Öğrencilerin gerektiği kadar kitap okumuyor, bizler gerektiği kadar kitap okuyamıyoruz daha doğrusu kişisel gelişimimize katkı sunacak hiçbir aktivite yapıyoruz.
Çocuklar ve bizler boş vakitlerde kitap okumak yerine sosyal medyada teknolojik aletlerle vakit geçirmeyi tercih ediyoruz.
İşin özeti çocuklar bizlerden gördüğünü uyguluyor. Biz kitaplara, sanata ve kültüre zaman ayırsak çocuklarımız da o doğrultuda zaman ayırır.
Bu konuda sadece çocuklara ve gençlere yüklenmemem gerekiyor.
Eskiden parklarda amcalar gazete okurdu şimdi hepsinin elinde akıllı telefon sosyal medyada video izliyor.
Yolda yürürken bile dikkat edin kimse kimsenin gözüne yüzüne bakıyor. Kulaklık kulağında elinde telefon video izleyerek yürüyor. Bu sosyalleşmek olamaz.
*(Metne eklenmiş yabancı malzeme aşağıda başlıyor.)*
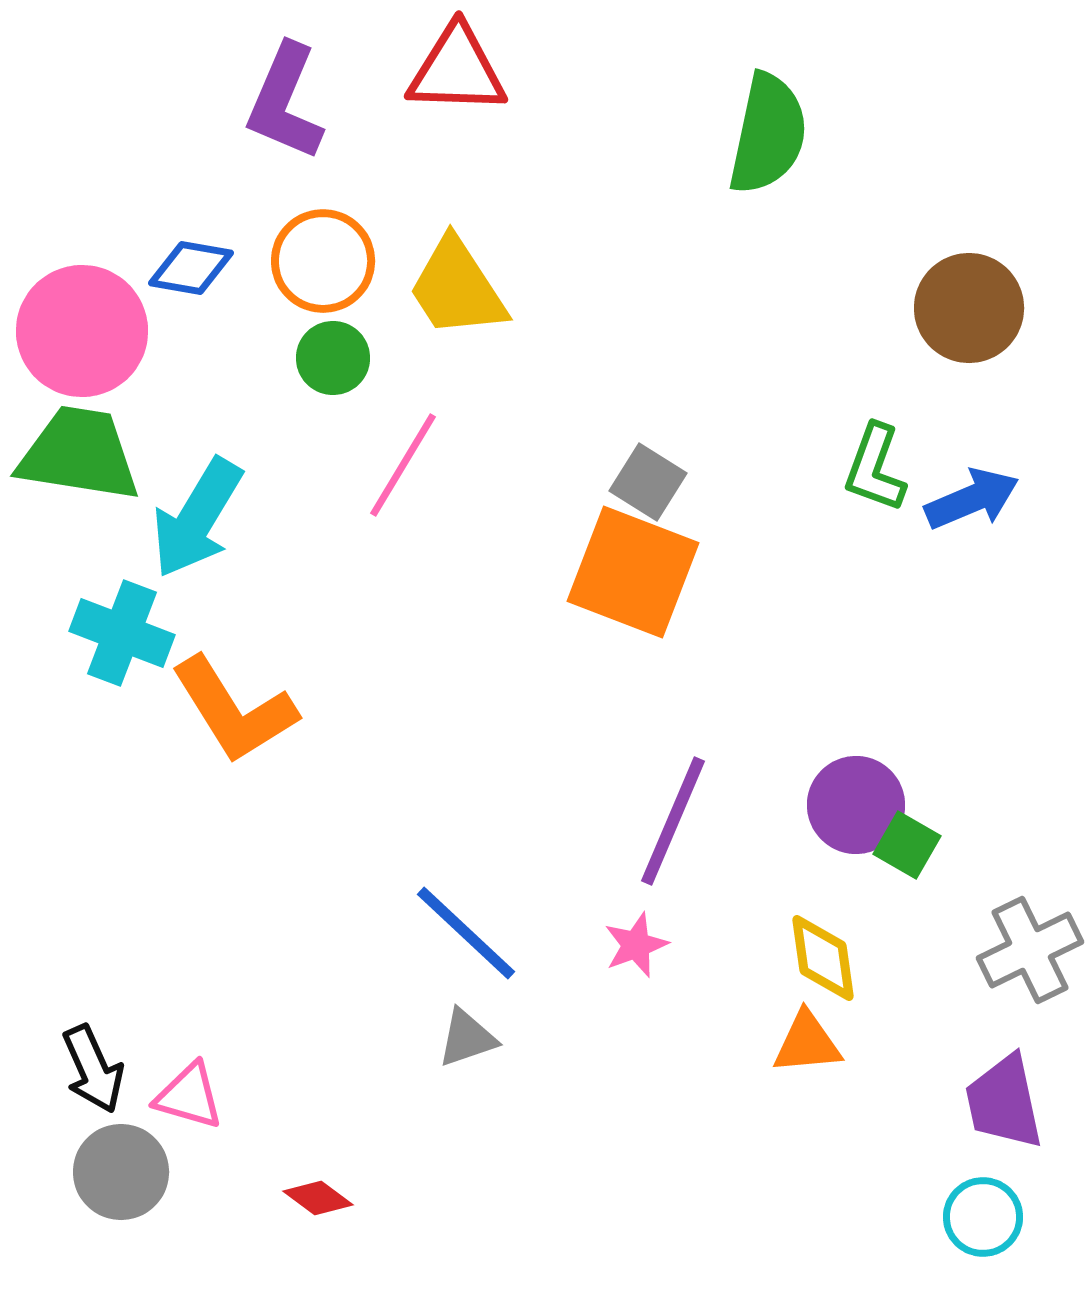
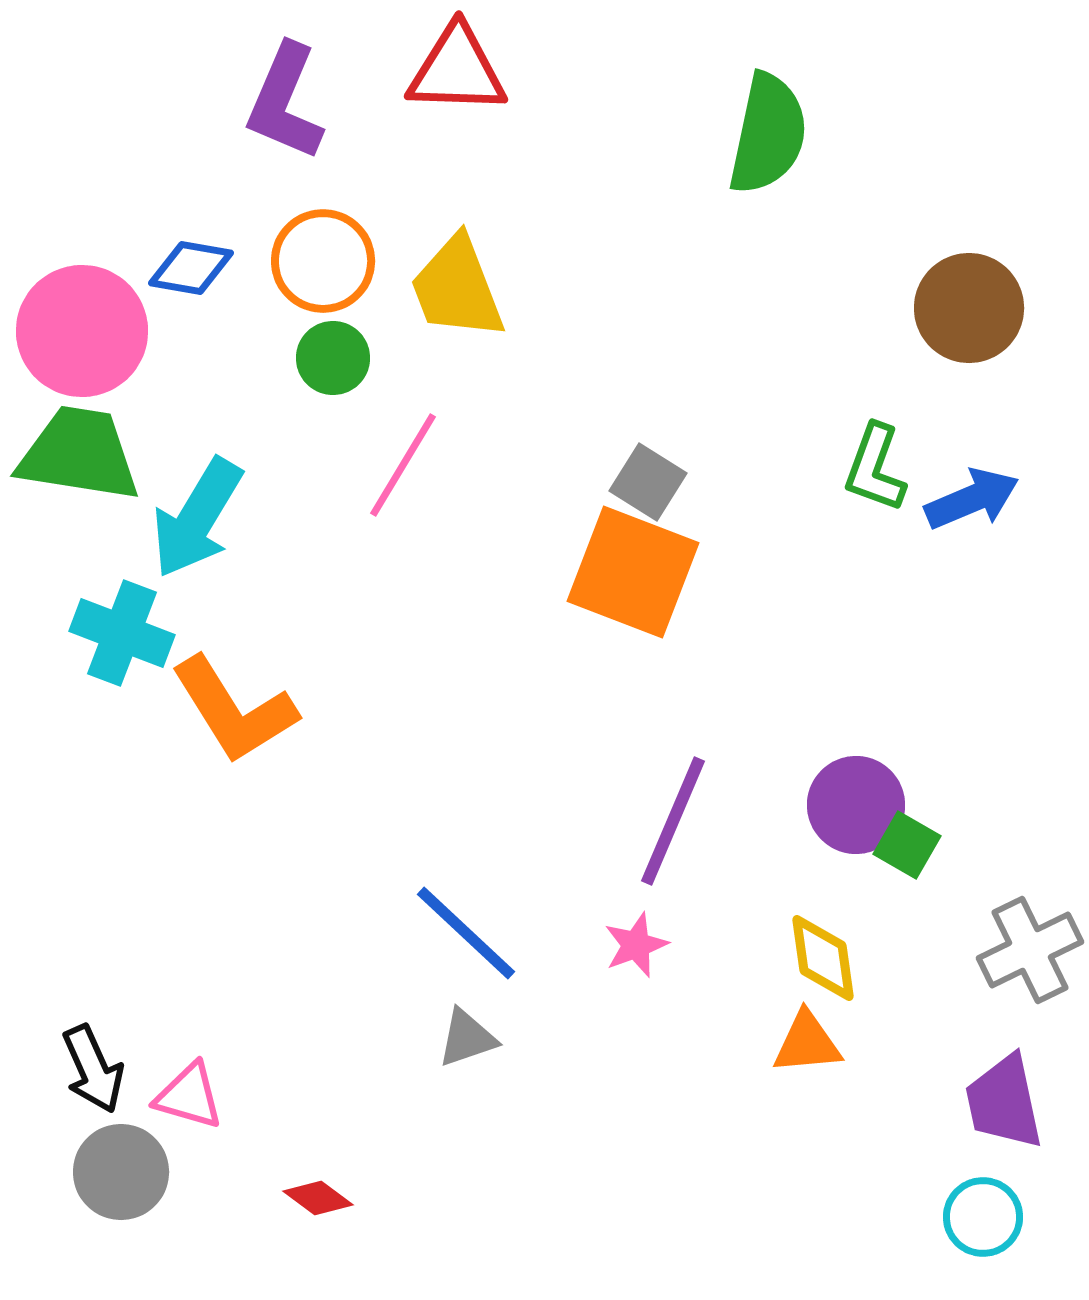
yellow trapezoid: rotated 12 degrees clockwise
Olmamalı.
***
Çocuklara ve gençlere yeniden kitabı sevdirmek için öncelikle bizlerin kitapları sevmesi gerekiyor. Bizler onların önlerinde saatlerce telefonla oynarken, çocukların bu gelişen teknolojik zamanda kitap okumasını beklemek çok gülünç olur.
Çünkü çocuklar bizleri örnek alır. Bizler onların aynasıyız.
Burada önce iş bize düşüyor.
Bunun için öncelikle bizler onlara örnek olarak onları yeniden kitaplara adapte etmemiz gerekiyor.
Zor bir davranış değil çocuğunuzla yarım saat kitap okusanız ona kültürel anlamda inanılmaz bir fayda sağlarsınız.
Çocukları ve gençleri teknoloji değil bizden gördükleri davranışlar etkiliyor. Önce bunun bilincini kavramalı ve ona göre bizlerde taşın altına elimizi koymalıyız.
Örneğin;
Üniversiteden bir hocam vardı, çocuğu beş yaşına gelmiş ve televizyon, telefon nedir bilmez. Muazzam bir şey aslında. Çocuk televizyon nedir diye bilmediği için cahil olmuyor aslında.
Neyse
‘Hocam nasıl başardınız bunu’ dedik.
“Evde televizyon yok, telefonlarla onun önünde oynamayız, onla bolca etkinlik yapar, oyunlar oynar, imkân varsa doğayla iç içe oluruz. Belli bir saat diliminde elbette onu teknolojik aletlerle tanışıyoruz” dedi.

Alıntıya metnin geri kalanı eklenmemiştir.